Koordinator Wilayah Nusakambangan yang juga Kepala Lapas Batu, Irfan, memastikan bahwa seluruh tahapan penerimaan WBP di Nusakambangan telah dilaksanakan sesuai dengan Standar Operasional Prosedur (SOP).
"Setiap WBP yang masuk ke Nusakambangan melalui proses pemeriksaan ketat, mulai dari administrasi, penggeledahan, hingga pemeriksaan kesehatan. Semua dilakukan untuk memastikan keamanan dan ketertiban tetap terjaga," jelas Irfan.
Sementara itu, Kepala Lapas Kelas IIA Pekanbaru, Yuniarto, menyambut positif kebijakan pemindahan WBP risiko tinggi tersebut.
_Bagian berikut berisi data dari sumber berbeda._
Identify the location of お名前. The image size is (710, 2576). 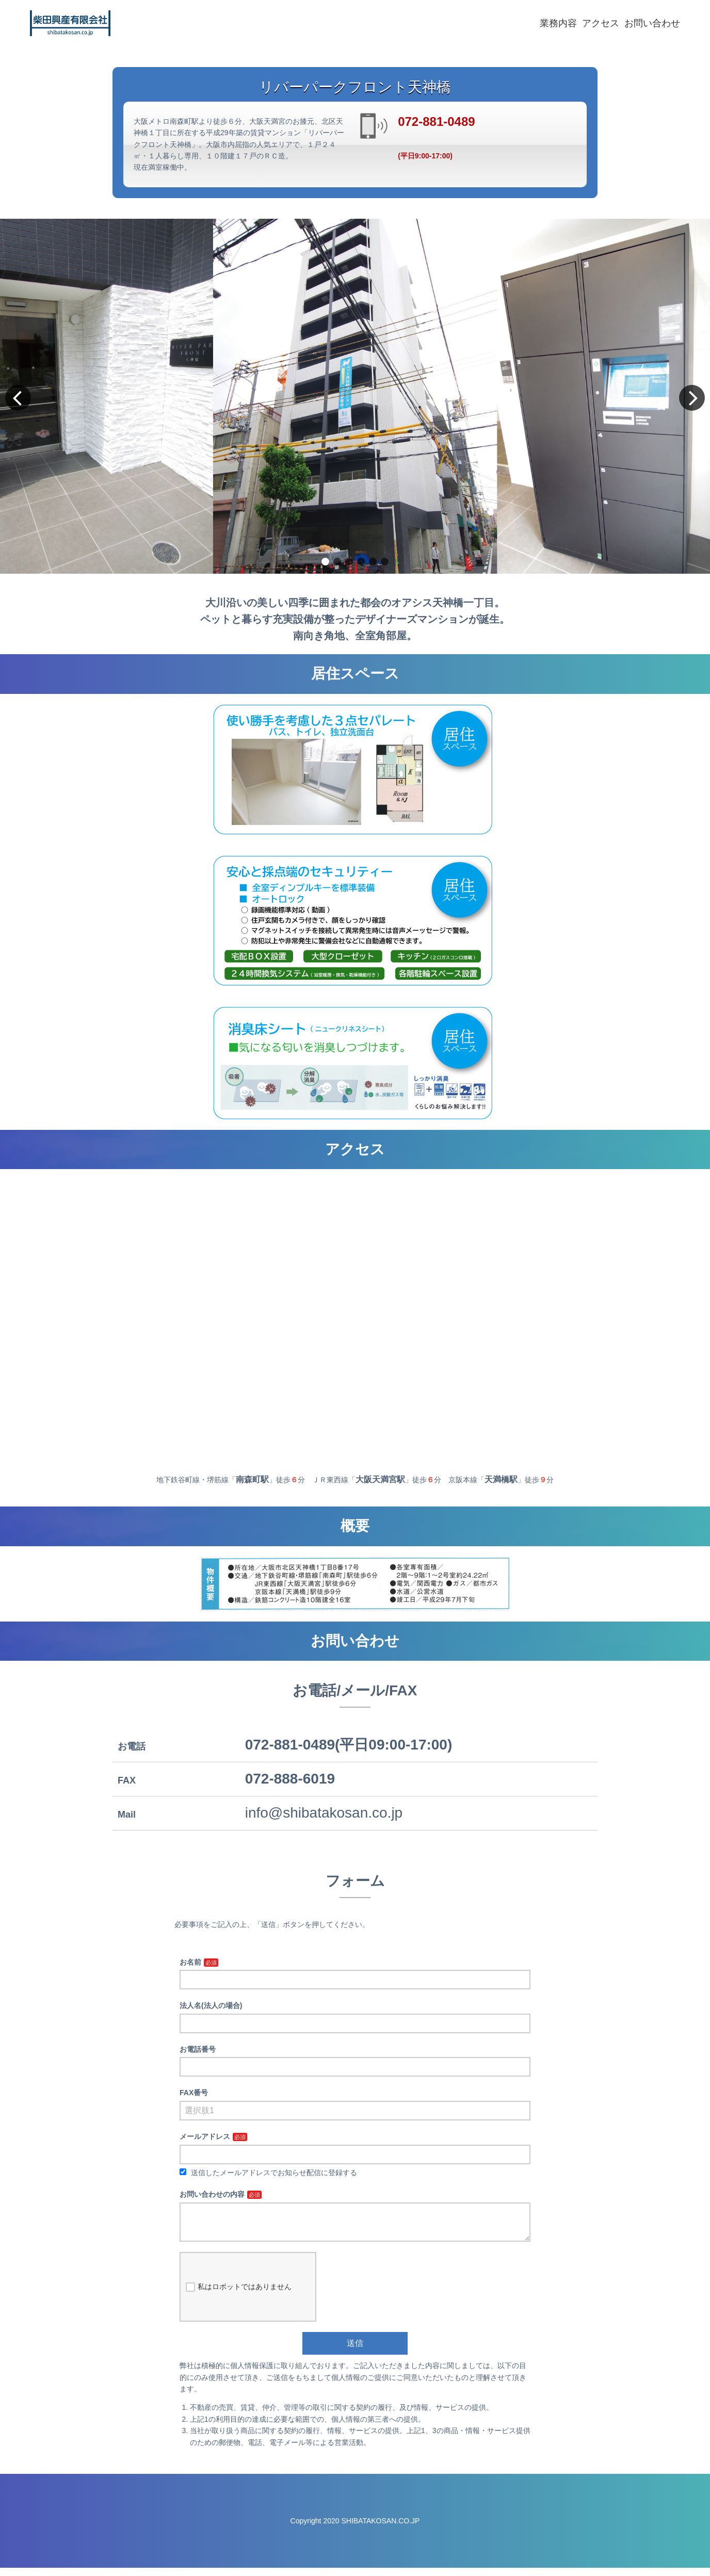 (190, 1962).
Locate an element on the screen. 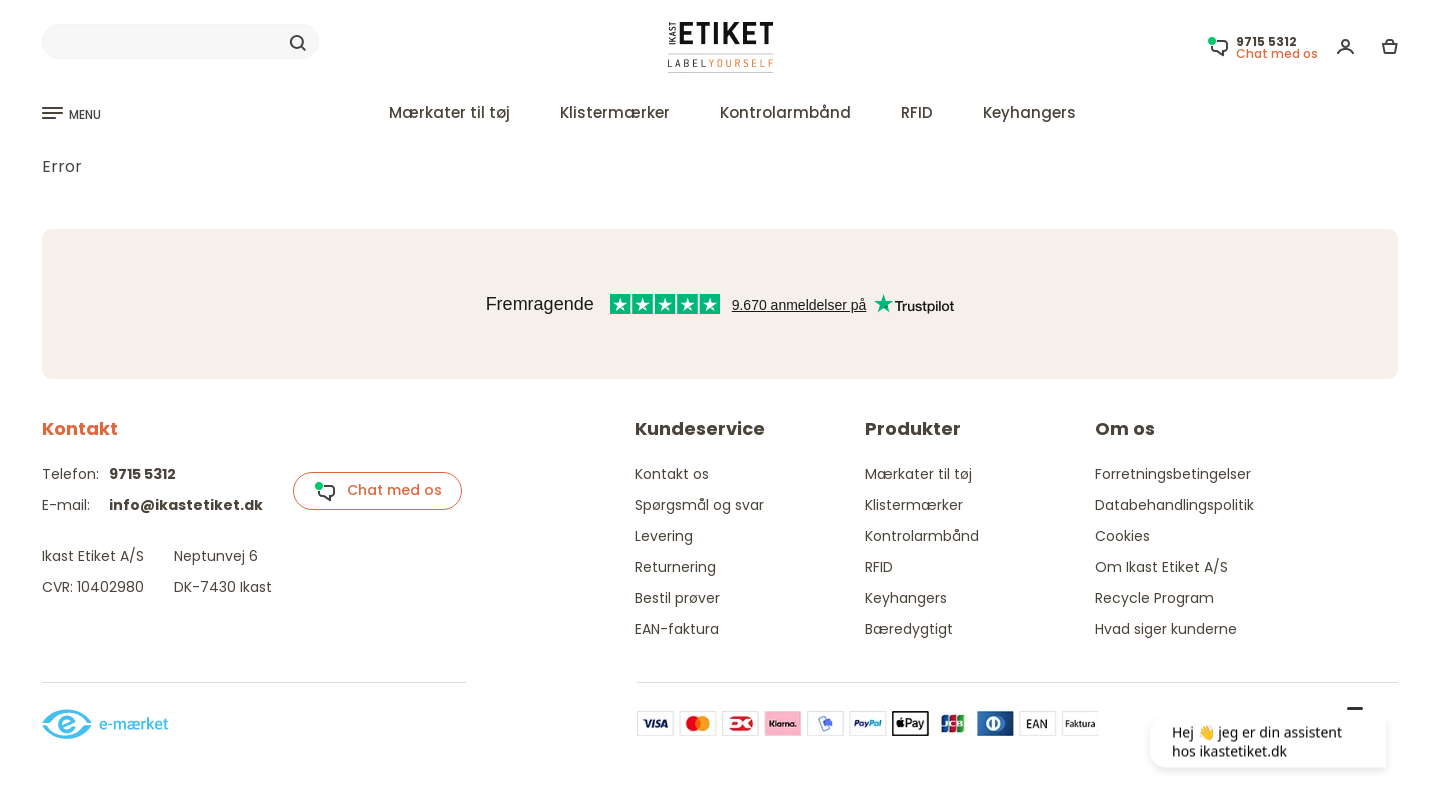 The height and width of the screenshot is (789, 1440). Kontrolarmbånd is located at coordinates (785, 112).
Menurutnya, langkah ini sangat membantu lapas dalam menciptakan lingkungan pembinaan yang kondusif.
"Pemindahan WBP high risk ini membantu kami untuk lebih fokus menjalankan program pembinaan bagi warga binaan lainnya. Selain itu, kebijakan ini juga mendukung visi kami dalam mewujudkan lapas yang bersih dari narkoba dan gangguan keamanan serta ketertiban," jelas Yuniarto.
Yuniarto menegaskan bahwa Lapas Kelas IIA Pekanbaru berkomitmen penuh mendukung kebijakan Ditjenpas dalam menciptakan sistem pemasyarakatan yang profesional, aman, dan berintegritas.
Program pemindahan WBP risiko tinggi ini pada akhirnya bertujuan mendorong perubahan perilaku warga binaan agar menjadi pribadi yang lebih baik, menyadari kesalahan, serta siap kembali ke masyarakat sebagai warga negara yang produktif dan bertanggung jawab.